The impossibility of low-rank representations for triangle-rich complex networks

News article on ScienceDaily. The original paper backing the news article is published in PNAS.

Quotables from the news article:

He also noted that new embedding methods are mostly being compared to other embedding methods. Recent empirical work by other researchers, however, shows that different techniques can give better results for specific tasks.

Benchmarks are quite important! See also: The craze with embeddings.

Given the growing influence of machine learning in our society, Seshadhri said it is important to investigate whether the underlying assumptions behind the models are valid.

Relates to the idea that Finding the appropriate model to apply is key. This is because Every well-constructed model is leverage against a problem; when the underlying assumptions behind our models are valid for our specific problem at hand, we gain leverage to solve our problems. (We should also keep keenly aware of When is your statistical model right vs. good enough.)

Every well-constructed model is leverage against a problem

Why so?

A well-constructed model, for which the residuals cannot be further accounted for (see When is your statistical model right vs. good enough), is one which we can use to gain high explanatory power. (see: The goal of scientific model building is high explanatory power) In using these models, we can:

  1. map its key parameters to values of interest, which can then be used to in comparisons. This is the act of characterization.
  2. simulate what-if scenarios (including counterfactual scenarios). This is us thinking causally.

The reason this is leverage, is because we can engage in these actions without needing to spend real-world resources. (Apart from, of course, real-world validation.)

Finding the appropriate model to apply is key

I think we need to develop a sense for "when to apply which model".

The key skill here is to be able to look at a problem and very quickly identify what class of problem it falls under, and what model classes are best suited for it.

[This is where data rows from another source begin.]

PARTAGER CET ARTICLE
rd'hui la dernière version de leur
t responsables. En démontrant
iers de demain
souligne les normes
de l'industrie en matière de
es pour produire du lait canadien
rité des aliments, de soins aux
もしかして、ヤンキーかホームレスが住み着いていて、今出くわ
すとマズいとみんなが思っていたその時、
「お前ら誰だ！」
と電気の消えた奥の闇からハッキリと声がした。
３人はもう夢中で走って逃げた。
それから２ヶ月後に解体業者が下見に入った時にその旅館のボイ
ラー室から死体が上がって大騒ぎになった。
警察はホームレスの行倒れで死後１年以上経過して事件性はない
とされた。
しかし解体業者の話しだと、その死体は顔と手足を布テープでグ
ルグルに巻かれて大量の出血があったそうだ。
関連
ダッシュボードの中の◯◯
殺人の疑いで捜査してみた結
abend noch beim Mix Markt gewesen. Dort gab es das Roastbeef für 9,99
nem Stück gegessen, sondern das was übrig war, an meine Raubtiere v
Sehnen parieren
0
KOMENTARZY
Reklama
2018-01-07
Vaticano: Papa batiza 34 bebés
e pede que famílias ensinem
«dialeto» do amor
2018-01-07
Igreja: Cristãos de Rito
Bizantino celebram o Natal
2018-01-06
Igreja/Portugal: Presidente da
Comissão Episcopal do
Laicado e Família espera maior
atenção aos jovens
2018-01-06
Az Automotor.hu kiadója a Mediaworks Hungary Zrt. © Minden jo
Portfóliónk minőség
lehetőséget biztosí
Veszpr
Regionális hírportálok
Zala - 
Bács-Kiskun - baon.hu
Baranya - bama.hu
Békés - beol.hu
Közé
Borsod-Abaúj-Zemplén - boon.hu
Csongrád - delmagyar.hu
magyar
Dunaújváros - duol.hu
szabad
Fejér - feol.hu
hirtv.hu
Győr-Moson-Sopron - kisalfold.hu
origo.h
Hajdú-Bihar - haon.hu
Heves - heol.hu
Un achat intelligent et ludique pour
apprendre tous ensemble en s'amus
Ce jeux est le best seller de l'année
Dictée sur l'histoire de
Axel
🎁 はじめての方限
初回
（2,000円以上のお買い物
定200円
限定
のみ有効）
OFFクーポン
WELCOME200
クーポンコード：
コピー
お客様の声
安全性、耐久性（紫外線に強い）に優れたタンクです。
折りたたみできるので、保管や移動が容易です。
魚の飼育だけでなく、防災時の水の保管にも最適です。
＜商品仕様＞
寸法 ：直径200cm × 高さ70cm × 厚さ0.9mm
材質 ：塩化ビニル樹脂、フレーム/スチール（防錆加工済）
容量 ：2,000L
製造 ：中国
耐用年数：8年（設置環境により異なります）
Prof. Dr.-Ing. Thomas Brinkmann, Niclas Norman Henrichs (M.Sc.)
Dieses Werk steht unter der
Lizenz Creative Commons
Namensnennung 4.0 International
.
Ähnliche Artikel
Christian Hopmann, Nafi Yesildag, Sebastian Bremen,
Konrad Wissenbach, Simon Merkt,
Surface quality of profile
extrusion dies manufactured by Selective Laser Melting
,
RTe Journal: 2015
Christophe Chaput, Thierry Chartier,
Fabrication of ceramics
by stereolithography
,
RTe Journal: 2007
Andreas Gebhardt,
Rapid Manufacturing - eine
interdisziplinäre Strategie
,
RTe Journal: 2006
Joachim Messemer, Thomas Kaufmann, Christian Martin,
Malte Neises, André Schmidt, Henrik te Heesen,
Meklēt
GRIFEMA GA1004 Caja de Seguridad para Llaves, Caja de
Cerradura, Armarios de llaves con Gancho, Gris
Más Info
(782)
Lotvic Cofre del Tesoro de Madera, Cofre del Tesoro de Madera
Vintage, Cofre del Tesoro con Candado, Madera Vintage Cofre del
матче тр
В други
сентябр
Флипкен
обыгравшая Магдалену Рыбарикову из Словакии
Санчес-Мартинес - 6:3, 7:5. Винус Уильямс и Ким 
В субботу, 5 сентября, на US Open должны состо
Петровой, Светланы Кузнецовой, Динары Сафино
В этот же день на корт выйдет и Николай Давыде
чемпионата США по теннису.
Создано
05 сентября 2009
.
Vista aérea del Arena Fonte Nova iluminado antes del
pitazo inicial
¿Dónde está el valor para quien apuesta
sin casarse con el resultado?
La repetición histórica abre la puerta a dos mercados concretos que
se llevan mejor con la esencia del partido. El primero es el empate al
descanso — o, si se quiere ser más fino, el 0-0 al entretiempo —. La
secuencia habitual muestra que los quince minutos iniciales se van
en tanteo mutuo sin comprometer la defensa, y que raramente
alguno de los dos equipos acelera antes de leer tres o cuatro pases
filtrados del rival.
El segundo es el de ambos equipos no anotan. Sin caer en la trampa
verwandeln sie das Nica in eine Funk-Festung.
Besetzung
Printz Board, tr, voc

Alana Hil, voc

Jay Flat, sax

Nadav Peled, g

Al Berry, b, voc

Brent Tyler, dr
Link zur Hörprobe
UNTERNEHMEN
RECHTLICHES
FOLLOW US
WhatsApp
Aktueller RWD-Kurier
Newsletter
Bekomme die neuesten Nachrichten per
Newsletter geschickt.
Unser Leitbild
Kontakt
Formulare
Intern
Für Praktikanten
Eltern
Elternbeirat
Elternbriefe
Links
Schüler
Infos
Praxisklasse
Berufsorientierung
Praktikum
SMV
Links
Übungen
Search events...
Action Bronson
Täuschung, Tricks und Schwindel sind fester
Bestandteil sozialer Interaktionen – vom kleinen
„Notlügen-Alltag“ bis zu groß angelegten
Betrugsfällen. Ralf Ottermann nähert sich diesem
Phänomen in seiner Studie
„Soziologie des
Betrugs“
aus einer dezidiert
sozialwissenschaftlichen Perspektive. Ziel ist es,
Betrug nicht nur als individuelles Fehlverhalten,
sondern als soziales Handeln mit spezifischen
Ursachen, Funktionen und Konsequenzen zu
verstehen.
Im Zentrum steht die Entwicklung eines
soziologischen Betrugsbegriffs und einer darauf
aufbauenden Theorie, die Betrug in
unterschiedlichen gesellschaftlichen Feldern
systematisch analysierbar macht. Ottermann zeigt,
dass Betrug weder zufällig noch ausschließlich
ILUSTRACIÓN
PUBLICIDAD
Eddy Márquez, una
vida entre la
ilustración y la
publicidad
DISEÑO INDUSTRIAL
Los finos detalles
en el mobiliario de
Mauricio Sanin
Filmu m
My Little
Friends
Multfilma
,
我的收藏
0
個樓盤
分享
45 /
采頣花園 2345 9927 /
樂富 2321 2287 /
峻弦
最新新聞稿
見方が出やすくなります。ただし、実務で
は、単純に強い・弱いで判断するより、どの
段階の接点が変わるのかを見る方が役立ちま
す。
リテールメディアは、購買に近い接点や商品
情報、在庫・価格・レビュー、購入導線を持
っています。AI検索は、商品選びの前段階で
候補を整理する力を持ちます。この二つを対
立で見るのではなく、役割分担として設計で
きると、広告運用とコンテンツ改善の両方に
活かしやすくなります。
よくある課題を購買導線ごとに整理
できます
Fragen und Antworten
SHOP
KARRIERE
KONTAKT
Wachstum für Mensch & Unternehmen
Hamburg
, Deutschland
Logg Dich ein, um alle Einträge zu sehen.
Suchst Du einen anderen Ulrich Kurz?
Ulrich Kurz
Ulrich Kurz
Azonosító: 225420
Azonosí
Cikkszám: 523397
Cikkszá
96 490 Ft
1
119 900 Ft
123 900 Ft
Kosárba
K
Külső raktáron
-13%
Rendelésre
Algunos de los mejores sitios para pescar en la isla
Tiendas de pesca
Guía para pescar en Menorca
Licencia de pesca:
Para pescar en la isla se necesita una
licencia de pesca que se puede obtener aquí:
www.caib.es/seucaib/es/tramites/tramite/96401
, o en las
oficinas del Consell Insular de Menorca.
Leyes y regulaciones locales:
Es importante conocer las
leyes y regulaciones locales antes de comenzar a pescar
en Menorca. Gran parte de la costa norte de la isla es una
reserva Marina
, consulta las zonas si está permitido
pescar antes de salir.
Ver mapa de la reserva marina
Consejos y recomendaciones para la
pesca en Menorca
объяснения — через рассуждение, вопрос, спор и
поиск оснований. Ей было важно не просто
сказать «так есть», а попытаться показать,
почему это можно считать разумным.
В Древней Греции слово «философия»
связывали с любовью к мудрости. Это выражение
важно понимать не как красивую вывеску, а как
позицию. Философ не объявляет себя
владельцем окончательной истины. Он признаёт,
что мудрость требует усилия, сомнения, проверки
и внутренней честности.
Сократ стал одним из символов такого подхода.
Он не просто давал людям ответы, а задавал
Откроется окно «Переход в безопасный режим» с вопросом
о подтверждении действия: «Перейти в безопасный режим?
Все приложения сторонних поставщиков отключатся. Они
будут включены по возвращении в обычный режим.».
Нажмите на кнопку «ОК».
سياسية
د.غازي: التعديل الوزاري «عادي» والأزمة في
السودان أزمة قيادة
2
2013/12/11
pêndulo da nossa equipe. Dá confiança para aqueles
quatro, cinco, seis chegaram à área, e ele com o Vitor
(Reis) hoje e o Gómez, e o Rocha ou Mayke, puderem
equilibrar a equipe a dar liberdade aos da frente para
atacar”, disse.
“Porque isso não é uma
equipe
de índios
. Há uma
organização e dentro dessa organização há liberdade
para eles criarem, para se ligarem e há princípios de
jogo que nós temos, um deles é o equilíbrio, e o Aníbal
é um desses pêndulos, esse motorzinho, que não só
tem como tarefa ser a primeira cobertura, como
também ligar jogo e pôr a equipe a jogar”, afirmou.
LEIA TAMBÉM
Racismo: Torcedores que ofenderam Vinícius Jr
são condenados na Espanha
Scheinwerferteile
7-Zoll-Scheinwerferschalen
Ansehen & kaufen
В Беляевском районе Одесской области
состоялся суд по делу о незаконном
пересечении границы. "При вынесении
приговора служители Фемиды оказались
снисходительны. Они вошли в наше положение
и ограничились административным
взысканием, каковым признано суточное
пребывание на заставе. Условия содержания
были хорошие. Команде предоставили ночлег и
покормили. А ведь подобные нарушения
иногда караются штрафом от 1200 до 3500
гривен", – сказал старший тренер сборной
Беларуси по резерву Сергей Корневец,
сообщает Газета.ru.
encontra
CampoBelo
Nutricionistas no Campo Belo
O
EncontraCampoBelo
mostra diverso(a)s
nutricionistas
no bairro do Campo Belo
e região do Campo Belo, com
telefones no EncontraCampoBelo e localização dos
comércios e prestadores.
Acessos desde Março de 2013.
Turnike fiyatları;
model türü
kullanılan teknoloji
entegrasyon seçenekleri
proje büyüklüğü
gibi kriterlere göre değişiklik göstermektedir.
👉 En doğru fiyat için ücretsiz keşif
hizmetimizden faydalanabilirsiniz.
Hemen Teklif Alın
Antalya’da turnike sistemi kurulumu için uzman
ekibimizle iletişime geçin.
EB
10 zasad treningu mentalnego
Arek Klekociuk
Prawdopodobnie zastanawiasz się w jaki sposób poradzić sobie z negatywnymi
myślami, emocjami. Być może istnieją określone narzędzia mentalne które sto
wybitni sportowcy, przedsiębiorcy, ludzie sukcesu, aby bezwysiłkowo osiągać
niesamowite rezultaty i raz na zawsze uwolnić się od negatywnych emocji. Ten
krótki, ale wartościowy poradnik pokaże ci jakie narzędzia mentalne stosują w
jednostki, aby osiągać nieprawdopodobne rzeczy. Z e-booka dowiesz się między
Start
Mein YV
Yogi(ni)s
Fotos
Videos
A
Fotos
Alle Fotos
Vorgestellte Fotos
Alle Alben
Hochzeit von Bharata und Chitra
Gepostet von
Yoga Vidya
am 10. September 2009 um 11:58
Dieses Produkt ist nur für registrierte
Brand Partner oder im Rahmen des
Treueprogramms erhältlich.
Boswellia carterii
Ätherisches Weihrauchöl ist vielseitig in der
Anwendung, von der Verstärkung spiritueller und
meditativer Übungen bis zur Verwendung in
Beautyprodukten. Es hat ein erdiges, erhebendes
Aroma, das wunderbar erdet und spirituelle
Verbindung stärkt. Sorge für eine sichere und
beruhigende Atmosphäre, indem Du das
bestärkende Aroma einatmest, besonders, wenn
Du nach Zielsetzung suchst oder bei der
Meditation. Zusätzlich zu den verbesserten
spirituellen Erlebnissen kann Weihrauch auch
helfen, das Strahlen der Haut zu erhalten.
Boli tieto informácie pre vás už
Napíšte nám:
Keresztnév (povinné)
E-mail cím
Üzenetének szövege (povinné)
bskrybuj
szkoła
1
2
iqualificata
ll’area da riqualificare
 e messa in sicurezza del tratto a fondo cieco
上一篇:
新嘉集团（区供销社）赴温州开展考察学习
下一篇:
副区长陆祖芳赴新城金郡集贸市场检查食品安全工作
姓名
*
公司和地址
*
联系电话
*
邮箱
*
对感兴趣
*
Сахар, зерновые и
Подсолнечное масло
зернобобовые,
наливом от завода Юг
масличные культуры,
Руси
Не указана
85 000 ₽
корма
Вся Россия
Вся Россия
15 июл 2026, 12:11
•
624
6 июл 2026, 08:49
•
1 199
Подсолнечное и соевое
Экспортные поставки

By problem class, I mean things like:

  • Input/inverse design problems
  • Supervised learning problems
  • Unsupervised learning problems
  • Statistical inference problems
  • Pure prediction problems

I think that those who claim that "the end of programming is near" likely have a deeply flawed view of how models of all kinds are built.

The craze with embeddings

Embeddings are cool and such, because they are like a general purpose "data API". Their form is general enough (an array of numbers), of an arbitrarily large or small size, which means they can be easily connected into other models.

However... the way they are constructed brings its own set of inductive biases to a problem, and if those inductive biases don't make sense... then caution should be had.

I would always be in favour of the user of some embeddings be fully aware of how they were constructed. It's just like how the consumer of some dataset, e.g. a statistician or data scientist, should be fully aware of how the data were collected. In this case, embeddings are some intermediate representation away from the raw-est form of the original data. (See Embeddings should be treated with care)

When is your statistical model right vs. good enough

Came from Michael Betancourt on Twitter.

How do you know that your model is right?
When the residuals contain no information.

How do you know that your model is good enough?
When the residuals contain no information that you can resolve.

Relates to this notion of The goal of scientific model building is high explanatory power, I think.

I'm going to let that one simmer for a bit before I comment further.